## Task statement
Check each line of the entries. Copy the ones that contain the string "lagging".

(Collected data)
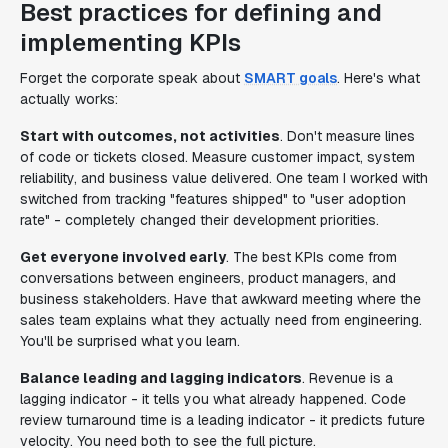
Best practices for defining and
implementing KPIs
Forget the corporate speak about
SMART goals
. Here's what
actually works:
Start with outcomes, not activities
. Don't measure lines
of code or tickets closed. Measure customer impact, system
reliability, and business value delivered. One team I worked with
switched from tracking "features shipped" to "user adoption
rate" - completely changed their development priorities.
Get everyone involved early
. The best KPIs come from
conversations between engineers, product managers, and
business stakeholders. Have that awkward meeting where the
sales team explains what they actually need from engineering.
You'll be surprised what you learn.
Balance leading and lagging indicators
. Revenue is a
lagging indicator - it tells you what already happened. Code
review turnaround time is a leading indicator - it predicts future
velocity. You need both to see the full picture.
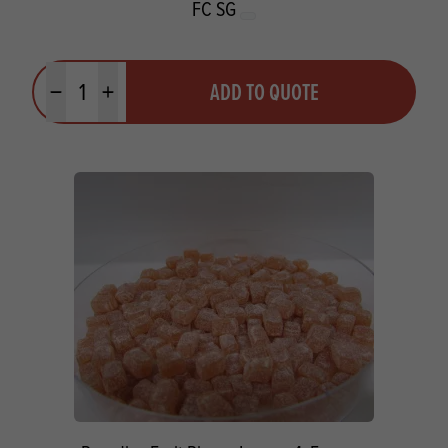
FC SG
Quantity
ADD TO QUOTE
Minus quantity
Plus quantity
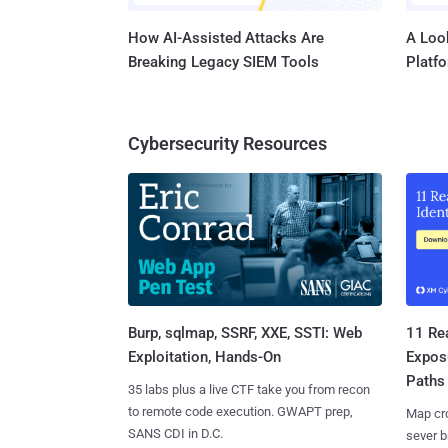
How AI-Assisted Attacks Are
A Look
Breaking Legacy SIEM Tools
Platf
Cybersecurity Resources
Burp, sqlmap, SSRF, XXE, SSTI: Web
11 Rea
Exploitation, Hands-On
Expos
Paths
35 labs plus a live CTF take you from recon
to remote code execution. GWAPT prep,
Map cro
SANS CDI in D.C.
sever b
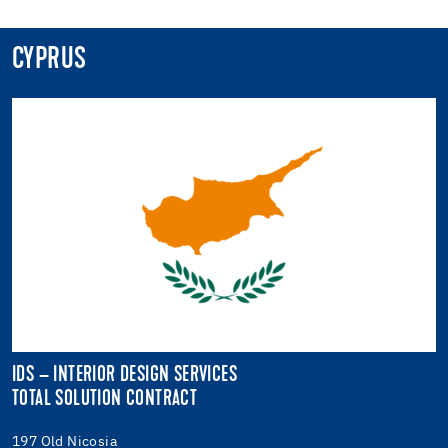
CYPRUS
IDS – INTERIOR DESIGN SERVICES
TOTAL SOLUTION CONTRACT
197 Old Nicosia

## Result of the task
Balance leading and lagging indicators
lagging indicator - it tells you what already happened. Code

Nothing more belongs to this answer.